• **Instructions to follow**
Below are records to give again exactly; omit each image they contain.

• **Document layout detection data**
----
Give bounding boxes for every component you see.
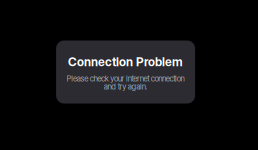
staticText: Please check your internet connection	[67, 74, 185, 83]
staticText: Connection Problem	[68, 55, 183, 69]
button[interactable]: Connection Problem	[56, 40, 195, 104]
staticText: and try again.	[104, 82, 148, 91]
----
• **Solution for this exercise**
Give bounding boxes for every component you see.
staticText: Please check your internet connection	[67, 74, 185, 83]
staticText: Connection Problem	[68, 55, 183, 69]
button[interactable]: Connection Problem	[56, 40, 195, 104]
staticText: and try again.	[104, 82, 148, 91]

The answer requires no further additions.